過去の投稿2009年6月27日

6月14日

★  先週の説教、また牧会祈祷でも、アッシジのフランシスの祈りを用いました。八福の教えを語られた主イエス・キリスト御自身こそ、この幸いを完全に生き抜かれたまさに「幸いな人」でした。主イエスを礼拝しながら、同時に、教会の歴史の中で、この山上の説教を素朴に生きようとして大きな働きをなした人々の中で、とりわけアッシジのフランシスのことをも思い起こされました。先週、「ブラザー・サン シスター・ムーン」というDVDを買い求め、視聴しました。1973年に製作されたもので、中学生のとき、主題歌を聴いて、良い歌だなと思った記憶があります。その後、テレビであったか、この映画を見ました。おそらくキリスト者になる前のことであったのではないかと思います。裕福な商人の子として生まれた彼は、戦争に参加し、病に倒れて戻ります。そこから、救い、新しく生まれる経験をして、主イエスにならって「清貧・シンプルライフ・質素な生活」を生き始めます。何よりも、1206年イタリアのアッシジで、廃墟となったサンダミアーノ礼拝堂を再建することを、神からの召しと受けとめて、働き始めます。それは、当時の教会改革運動ともなりました。今回、あらためてこの映画とフランシスに感動致しました。子どもたちに、ぜひ、観てもらいたいと思いました。2時間ですから、集中力がいるかもしれませんが、家族でご覧になることもお勧めです。
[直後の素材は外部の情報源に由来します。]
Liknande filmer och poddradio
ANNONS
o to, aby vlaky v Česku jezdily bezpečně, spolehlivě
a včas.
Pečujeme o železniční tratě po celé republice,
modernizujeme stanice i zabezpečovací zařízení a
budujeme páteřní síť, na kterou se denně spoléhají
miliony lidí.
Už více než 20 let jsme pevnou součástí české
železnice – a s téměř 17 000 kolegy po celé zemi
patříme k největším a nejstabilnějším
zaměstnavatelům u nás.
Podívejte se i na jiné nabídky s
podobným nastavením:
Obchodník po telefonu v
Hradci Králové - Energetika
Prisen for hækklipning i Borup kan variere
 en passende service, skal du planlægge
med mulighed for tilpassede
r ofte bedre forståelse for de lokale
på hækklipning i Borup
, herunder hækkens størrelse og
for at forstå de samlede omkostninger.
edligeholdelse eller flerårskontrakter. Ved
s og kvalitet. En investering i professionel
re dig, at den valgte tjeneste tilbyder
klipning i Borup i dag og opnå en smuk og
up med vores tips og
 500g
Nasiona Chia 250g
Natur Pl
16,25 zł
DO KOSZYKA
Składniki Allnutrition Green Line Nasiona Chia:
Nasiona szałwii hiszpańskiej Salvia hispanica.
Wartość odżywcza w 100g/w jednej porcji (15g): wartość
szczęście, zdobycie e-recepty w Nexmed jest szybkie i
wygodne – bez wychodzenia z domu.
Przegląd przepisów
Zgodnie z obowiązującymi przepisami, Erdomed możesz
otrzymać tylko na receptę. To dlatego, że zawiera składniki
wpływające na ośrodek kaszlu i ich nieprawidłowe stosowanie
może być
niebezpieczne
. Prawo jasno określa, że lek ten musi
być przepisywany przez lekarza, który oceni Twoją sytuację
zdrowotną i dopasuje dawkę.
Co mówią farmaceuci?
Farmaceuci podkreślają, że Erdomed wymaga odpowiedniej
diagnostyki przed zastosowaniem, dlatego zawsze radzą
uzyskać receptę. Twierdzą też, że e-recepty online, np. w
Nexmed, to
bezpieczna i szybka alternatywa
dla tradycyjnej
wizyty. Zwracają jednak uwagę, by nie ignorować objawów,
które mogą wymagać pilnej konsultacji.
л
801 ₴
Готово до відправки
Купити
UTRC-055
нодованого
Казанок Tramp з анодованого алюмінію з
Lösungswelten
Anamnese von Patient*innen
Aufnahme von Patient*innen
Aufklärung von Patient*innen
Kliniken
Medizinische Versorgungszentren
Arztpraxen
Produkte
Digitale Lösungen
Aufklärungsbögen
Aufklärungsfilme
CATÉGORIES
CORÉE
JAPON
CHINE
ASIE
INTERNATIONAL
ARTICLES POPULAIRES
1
☆  ローマ教会の歴史の中で、おそらくもっとも美しい物語の一つとして、このフランシスの働きを描き出すことができると思います。彼は、神の言葉を素朴に(一途な心で、心の清さ)従っただけでした。その意味で、特別な人ではなく、キリスト者のモデルです。16世紀に始められた教会の改革は、聖書のみ言葉を神の啓示として受け入れ、「聖書全体」から、「聖書のみ」によって教会を建てるところから始まります。聖書を記された神の言葉、文書啓示として、「絶対の基準」として受け入れるわけです。ウェストミンスター信仰告白第1章「聖書について」は、その意味で、鮮やかに改革派神学、信仰の拠点を明らかにします。これ以外に、真実の教会改革はありえないとしているのです。フランシスコの改革運動と私ども教会改革運動(いわゆる宗教改革運動)とは、この点において明瞭な違いを持ちます。しかし、その300年前に彼らの運動が起こったこと、大きな実りを結んだこと、今もこの修道会が存在し、活動していることの中に、神の霊の導きを認めざるを得ません。補足すれば、新しい教皇ベネディクトゥス16世は、改めて、第2バチカン公会議で告白された「啓示憲章」を強調しているようです。これは、カトリック版の聖書に帰ろうとする運動です。

★  伝道所委員会で上半期を振り返り、確認したことは、新来者(大学生や他教会の会員を含まず)が名、家族であったという驚くべき事実です。伝道新聞で導かれたのでした。伝道困難な時代であると言わざるを得ません。日曜学校伝道についても、数年前の私どもは地域の子どもたちでいっぱいだったのです。しかし、今は、契約の子たち中心です。

★  次主日は、講壇交換です。「中会が教会である」「中会なくして教会なし」という言葉は、加入前に何度も申しました。渡辺信夫先生の講演において、中部中会加入を勧められた理由も、中部中会が機能しうるとの判断でした。ただし、外から見るのとは、かなり違います。しかし、それは、折り込みずみで加入したのでした。名古屋岩の上教会と小さな私がどれだけ、貢献しえたのか、それが問われるはずです。今年度の目標を改めて祈り求めてまいりましょう。
☆  WHOが、新型インフルエンザの危険性を最高段階(パンデミック・世界的大流行)までひきあげました。委員会で協議しておりませんが、主日の礼拝式は、どんなことがあっても、捧げるべきです。私が罹患した場合は、説教原稿の朗読をしたり、とにかく、み言葉の説き明かしをして礼拝を捧げます。ただし、会員と地域社会の安全を守るために、さまざまな角度から検討し、工夫すべきでしょう・・・。今年の秋冬までに・・・。